The bell to his shop sounded. He looked up to see Jacob Isaiah walking down the center aisle, looking at the shelves packed with books as if he were simply browsing. Silas stood up.
“Sit, sit,” said Isaiah, “I don’t need no help picking out a title.” Silas remained standing.
“I understand,” said Isaiah, as his stroll down the shelves brought him to the desk, “that you went and got yourself in another heap of trouble, Pearson.”
Silas opened his mouth to speak, but Isaiah
cut him off with a pointy finger in his face.
“That’s a nasty-looking cut, Silas, nasty. Now, what were you up to this time that got you all cut up like you’ve been in a knife fight with a Mexican?”
Silas closed his mouth. He wasn’t going to play this game.
“Poking your nose into the wrong people’s business, it seems.”
“And what business is that, Jacob?”
“Business is business. That’s what your wife never could understand. Seems like you’re going down that same sorry path, nothing but trouble. Look at you! You look like something that the dog up-chucked in the yard.” Flecks of white saliva formed at the corners of his mouth.

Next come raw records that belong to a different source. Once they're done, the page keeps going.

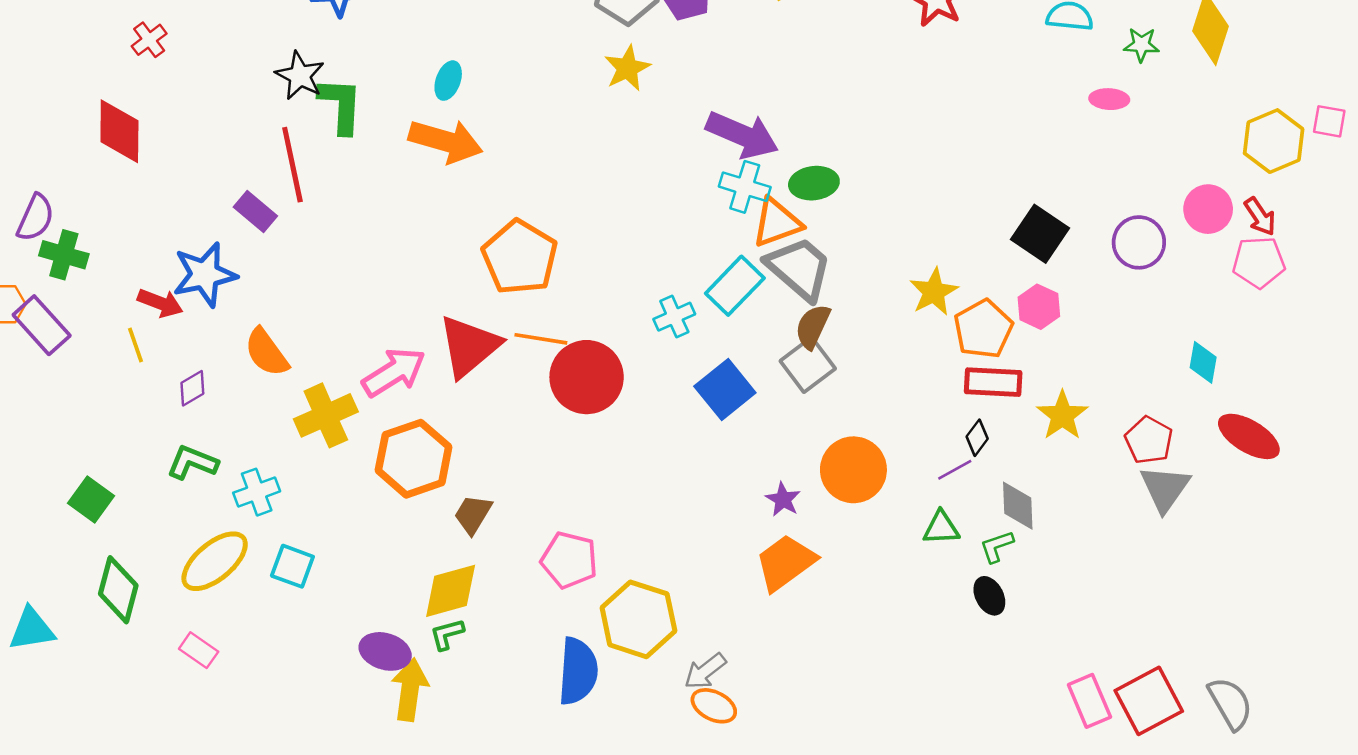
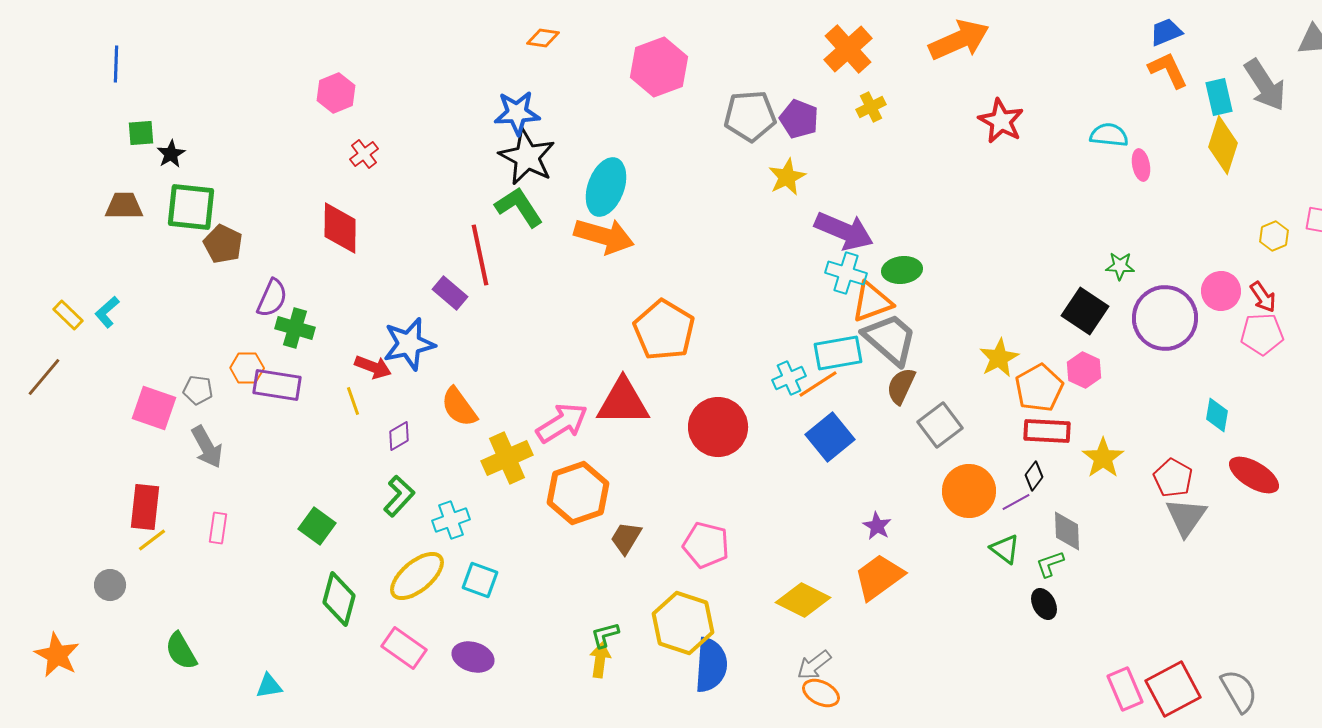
green star: (1141, 45) -> (1120, 266), moved
yellow star: (627, 68) -> (787, 177), moved
black star: (300, 76) -> (527, 157), moved, size x1.4
cyan ellipse: (448, 81) -> (606, 187), size x1.8
pink ellipse: (1109, 99) -> (1141, 165), moved, turned 76
green L-shape: (341, 105) -> (519, 207), turned -36
yellow hexagon: (1274, 141) -> (1274, 236), size x0.6
purple circle: (1139, 242) -> (1165, 318), size x1.5
cyan rectangle: (735, 286) -> (838, 353), turned 36
purple rectangle: (42, 325) -> (277, 385), turned -39
orange line: (541, 339) -> (818, 384), moved, turned -42
red triangle: (469, 346) -> (623, 402), turned 40
gray square: (808, 365) -> (940, 425), moved
green L-shape: (192, 462) -> (399, 496), turned 111
orange circle: (853, 470) -> (969, 491), moved
green triangle: (941, 528) -> (1005, 549), turned 40
pink pentagon: (569, 560) -> (706, 545), moved
yellow diamond: (451, 591) -> (803, 600), moved, turned 42
yellow hexagon: (638, 619) -> (683, 623), moved
cyan triangle: (32, 629) -> (269, 686), moved, size x0.7
pink rectangle: (199, 650) -> (404, 648), size x1.4
purple ellipse: (385, 651) -> (473, 657), moved
yellow arrow: (410, 690) -> (600, 660), moved, size x0.7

“Jacob, I don’t have time for your insults today.”
“Maybe you have time for this, smart guy,” Isaiah barked, poking Silas in the chest with his finger. “A warning. You think that what you got in your professor head is going to help you find your wife. I’m here to tell you that’s not the case. Nothing you know means what you think it does. Your wife ran off, plain and simple. There’s nothing more to it. Not a goddamned thing. So get your head out of your ass and everybody else’s business. Leave well enough alone.”
“You seem awfully agitated, Jacob, for a man who doesn’t have anything to hide.”
“I’ve got nothing to hide, Pearson. I do have a lot to lose, and I’m not going to let you get in the way of a good business proposition that’s going to put a lot of people around here to work, and put some money into this economy—”
“And into your pockets?”
“Maybe you don’t like to make money up in Canada. Maybe you’re all a bunch of fucking communists with your free health care and your socialist ways. Down here in America, we believe in the free market. We don’t like people like you, or that wife of yours, poking your nose into our business. Fucking foreigners, Mexicans, Canadians, you’re all the fucking same. Now your wife has gone off, and that’s all there is to it. Them others, well, they had a run-in with some bad men, maybe. Lots of people on the road who would be happy to throttle you or bang you on the head with a stone as soon as look at you; sick people, sick times. I’m telling you, Pearson, this has got nothing to do with your wife, so you go back to your hiking and leave us to do our business. You got it?” He poked Silas with his finger again, his eyes wide and wild.